La trattativa è difficile perché le criticità sono tante. In passato si è pensato che la festa durasse per sempre e che gli aeroplani fossero come i maestri alle elementari. E così per assicurare lavoro a tutti, e distribuirne ancora altro, si sarà pensato di far volare il modulo di tre aerei, al posto di uno, con gli stessi passeggeri. E’ infatti  possibile che tra i consulenti, che in Italia si sprecano su tutto, ne abbiano cooptati alcuni che potessero studiare la realizzazione dell’idea di far volare più aerei contemporaneamente per lo stesso volo.

Gli esuberi, gli stipendi, l’orario di lavoro, la flessibilità, i benefit,  il piano industriale, i debiti, gli azionisti della vecchia compagnia e poi gli scali, le ambizioni territoriali, i capitali, gli ammortizzatori sociali, la vendita delle singole attività alla nuova Alitalia, i sindacati, la cordata industriale, i politici sono soltanto una ricognizione per difetto delle parti in causa. Ci sono anche gli enti locali, i sindaci di importanti comuni, i presidenti delle regioni, gli interessi delle società che gestiscono gli aeroporti sul territorio nazionale e persino tecnici e personale di terra dei diversi aeroporti italiani.

Dietro tutto questo c’è ancora l’interesse del Paese, del suo turismo, del suo ruolo strategico in Europa e nel mondo. L’Italia non è la Svizzera che se è priva della Swissair non se ne accorge nessuno: è un Paese del G7 ed ambisce a giocare il suo ruolo nel contesto internazionale. Ed a giusta ragione, perché è centro di interesse mondiale per patrimonio naturale, arte e cultura.

Se tutti si aspettano che il rilancio di Alitalia prenda il volo, si deve però essere preoccupati per quelli che tifano perché prenda il volo sbagliato.

Si resta allibiti se si pensa che fa scalpore il taglio di 87.000 lavoratori nella scuola, da distribuire in un largo arco di tempo, senza licenziare nessuno, ma solo non sostituendo coloro che vanno in quiescenza e riducendo il ricorso ai supplenti, ed invece si vorrebbe far saltare il piano per il salvataggio di Alitalia lasciando definitamene a terra 20.000 lavoratori diretti e non si sa quanti ancora nelle attività che al trasporto aereo nazionale sono collegati.

Eppure se si va su internet c’è una quantità notevole di bloggers e commentatori che sostengono che il piano Fenice non debba decollare.

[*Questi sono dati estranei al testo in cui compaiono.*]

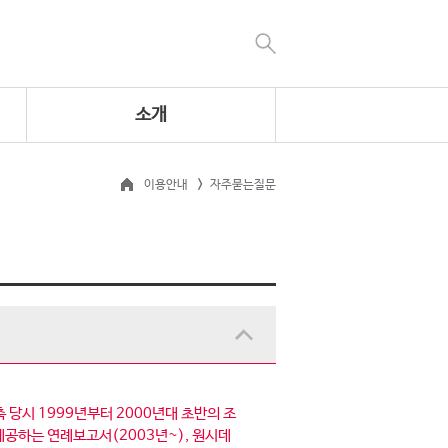
소개
이용안내
자주묻는질문
 당시 1999년부터 2000년대 초반의 조
공하는 연례보고서(2003년~), 원시데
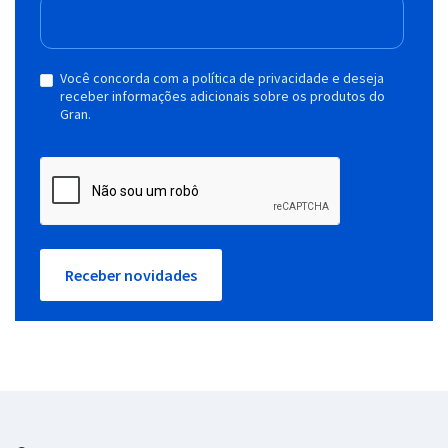
Você concorda com a política de privacidade e deseja
receber informações adicionais sobre os produtos do
Gran.
Receber novidades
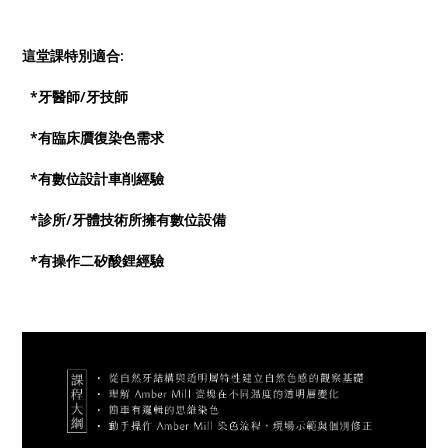
這堂課特別適合:
*牙醫師/牙技師
*有臨床贋復染色需求
*有數位設計車削經驗
*診所/牙體技術所擁有數位設備
*有操作二矽酸鋰經驗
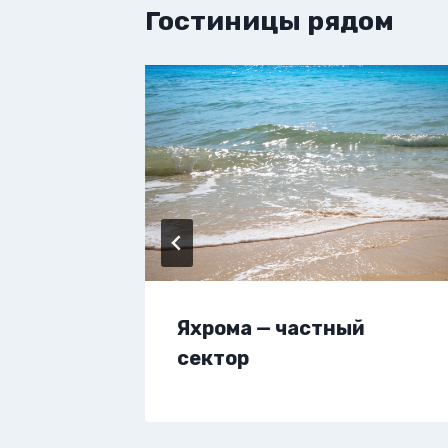
Гостиницы рядом
вартиру
Яхрома — частный
сектор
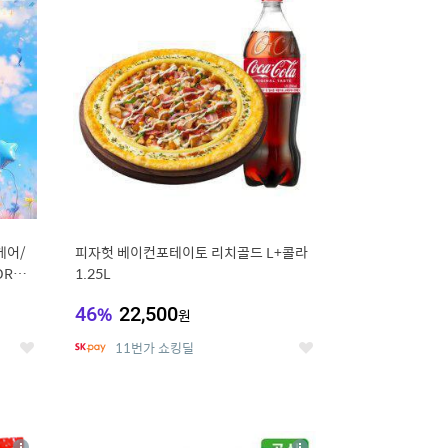
세
세
케어/
피자헛 베이컨포테이토 리치골드 L+콜라
RN/
1.25L
46
%
22,500
원
11번가 쇼킹딜
좋
좋
아
아
요
요
8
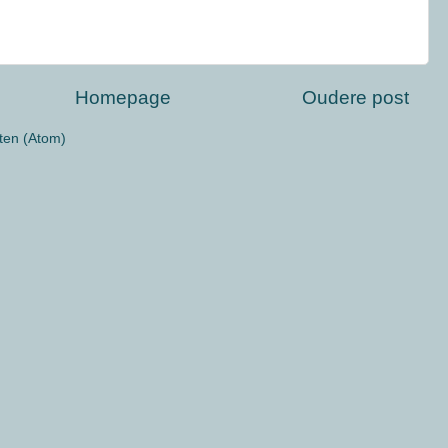
Homepage
Oudere post
ten (Atom)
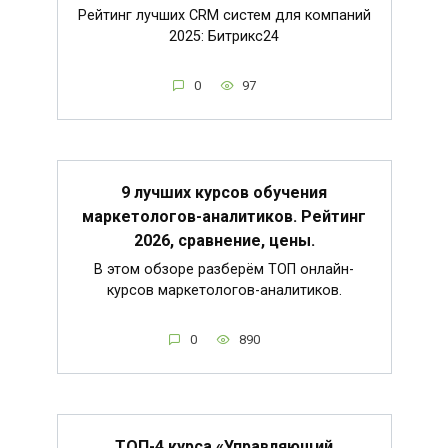
Рейтинг лучших CRM систем для компаний
2025: Битрикс24
0
97
9 лучших курсов обучения
маркетологов-аналитиков. Рейтинг
2026, сравнение, цены.
В этом обзоре разберём ТОП онлайн-
курсов маркетологов-аналитиков.
0
890
ТОП-4 курса «Управляющий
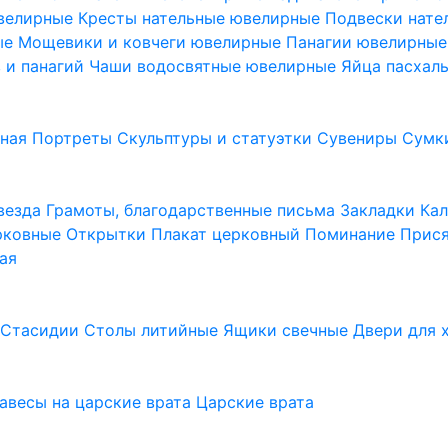
ювелирные
Кресты нательные ювелирные
Подвески нат
ые
Мощевики и ковчеги ювелирные
Панагии ювелирны
в и панагий
Чаши водосвятные ювелирные
Яйца пасхал
ьная
Портреты
Скульптуры и статуэтки
Сувениры
Сумк
везда
Грамоты, благодарственные письма
Закладки
Ка
рковные
Открытки
Плакат церковный
Поминание
Прися
ая
а
Стасидии
Столы литийные
Ящики свечные
Двери для 
завесы на царские врата
Царские врата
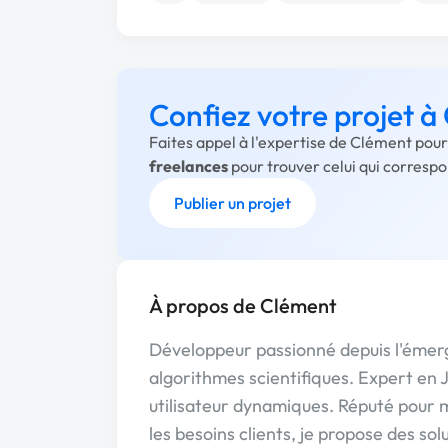
Confiez votre projet à
Faites appel à l'expertise de Clément pour
freelances
pour trouver celui qui corresp
Publier un projet
À propos de Clément
Développeur passionné depuis l'émerge
algorithmes scientifiques. Expert en J
utilisateur dynamiques. Réputé pour 
les besoins clients, je propose des s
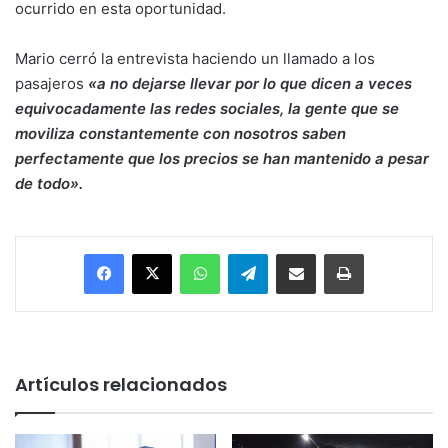
ocurrido en esta oportunidad.
Mario cerró la entrevista haciendo un llamado a los
pasajeros
«a no dejarse llevar por lo que dicen a veces
equivocadamente las redes sociales, la gente que se
moviliza constantemente con nosotros saben
perfectamente que los precios se han mantenido a pesar
de todo».
Facebook
X
WhatsApp
Telegram
Enviar vía email
Imprimir
Artículos relacionados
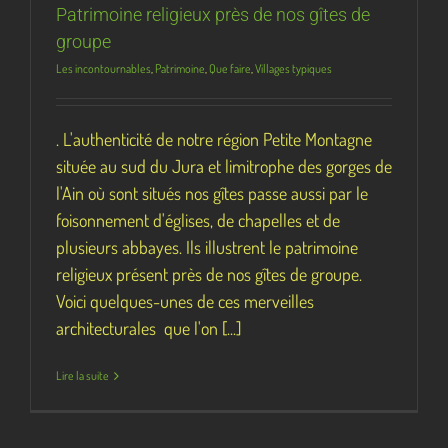
Patrimoine religieux près de nos gîtes de
groupe
Les incontournables
,
Patrimoine
,
Que faire
,
Villages typiques
. L'authenticité de notre région Petite Montagne
située au sud du Jura et limitrophe des gorges de
l'Ain où sont situés nos gîtes passe aussi par le
foisonnement d'églises, de chapelles et de
plusieurs abbayes. Ils illustrent le patrimoine
religieux présent près de nos gîtes de groupe.
Voici quelques-unes de ces merveilles
architecturales que l'on [...]
Lire la suite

Sono tutti quelli che vedono nel fallimento di Alitalia l’opportunità per mettere in difficoltà Berlusconi e la sua maggioranza di centrodestra. Il classico dispetto del marito stupido e sprovveduto alla moglie.

Non resta che aspettare. Ora è dovere di tutti cercare di smussare le spigolosità di una trattativa complicata dove sono certamente sul tavolo richieste ed offerte legittime da una parte e dall’altra. Nessuno deve pensare, fino a prova del contrario, che manchi il senso della responsabilità delle parti che discutono. Le rinunce sono amare ed è sempre facile giudicarle dal di fuori. Ma anche i cedimenti sono pericolosi se non riescono a centrare l’obiettivo della redditività e della collocazione sul mercato. Gli investimenti accorrono laddove c’è convenienza e scappano dalle imprese che non offrono prospettive, per un elementare principio economico basato sulla ricerca del profitto.

Il rilancio va bene se si parte con il piede giusto. Pensare, invece, di andare avanti per prendere tempo e disperdere risorse sarebbe inutile. Se questa Italia intesa come Istituzioni, forze politiche e rappresentanze sociali non è in grado di sollevarsi, di decollare sulle ali di una Compagnia di Bandiera nel segno della responsabilità di tutti, è destinata purtroppo ad altri insuccessi ed ad altre avventure che spero nessuno osi augurarsi.